Saat nya “Indonesia memilih”? Salah satu jargon di ajang pencarian bakat tarik suara yang di siarkan sebuah stasiun TV swasta ini mungkin cocok untuk menggambarkan permasalahan rokok di Indonesia yang tidak ada habisnya dan selalu mengundang pro kontra yang panjang dan rumit. Akan tetapi pemerintah harus segera memilih, akan memprioritaskan yang mana. Apakah kesehatan masyarakat, ataukah pendapatan tarif cukai dari produk tembakau yang menyumbang cukup banyak untuk kas negara. Belum lagi isu yang berkembang jika rokok dilarang Indonesia harus siap dengan lahirnya ribuan pengangguran baru.
Seperti di kemukakan seorang bapak yang juga perokok, “Sebetulnya merokok itu selera tergantung kepada prinsif individunya. merokok menurut saya merupakan bagian dari kenikmatan hidup”. ujarnya. bapak yang bernama Herman Herman mengatakan bahwa dia mengetahui tentang peraturan pemerintah mengenai pelarangan merokok di depan umum, tetapi peraturan itu hanya semu tidak ada sanksi yang mengikat. “Kalau memang itu efektif penerapan hukum nya, itu sih bagus jadi merokok itu ada tempatnya, terus tidak menularkan akibat merokok pada yang lain”. ungkapnya. Dia tidak setuju jika rokok dilarang karena akan berimbas pada nasib para pekerja di pabrik rokok.

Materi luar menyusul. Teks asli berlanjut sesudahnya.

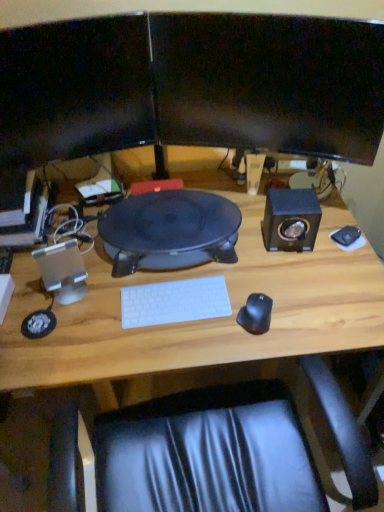 The image size is (384, 512). What are the coordinates of `empty space that is in between black matte speaker at right, which is the 2th speaker from left to right, and black matte mouse at right, positioned as the first mouse in top-to-bottom order` in the screenshot? It's located at (324, 239). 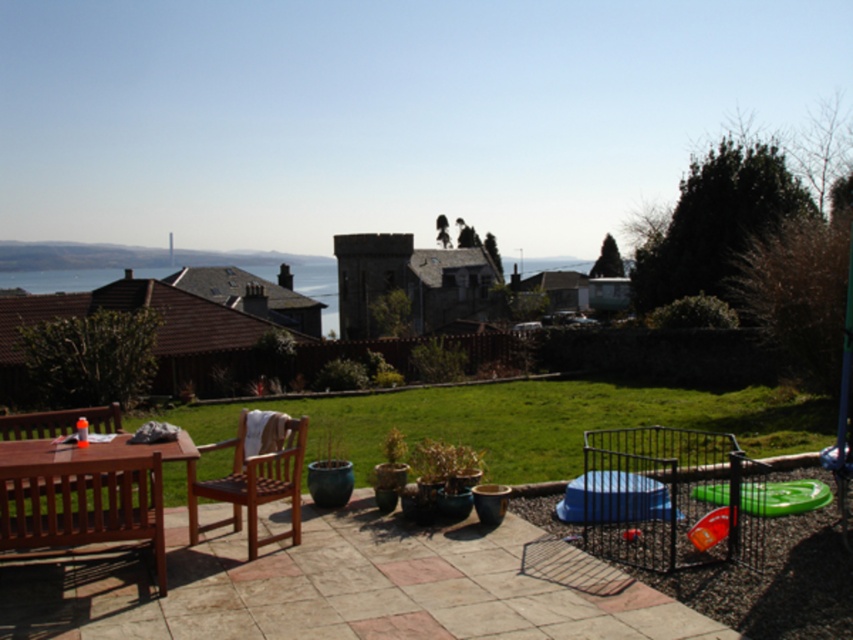 Between point (50, 531) and point (251, 552), which one is positioned behind?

Perkembangan rokok sampai saat ini khususnya di Indonesia memang terus mengalami peningkatan. Padahal rokok jelas sangat berbahaya. Seperti di katakan Ketua IDI Jabar, Wawang S Sukarya, memaparkan bahwa rokok dapat mengakibatkan berbagai penyakit berbahaya yang tersebar hampir di seluruh bagian tubuh manusia, “Bahayanya dari ujung kepala sampai ujung kaki”. terangnya. Stroke, Kanker Tenggorokan, Kanker Kerongkongan, kemudian Jantung, paru paru OPD, Ginjal, gangguan kehamilan, hanya sebagian dari semua penyakit yang mengancam.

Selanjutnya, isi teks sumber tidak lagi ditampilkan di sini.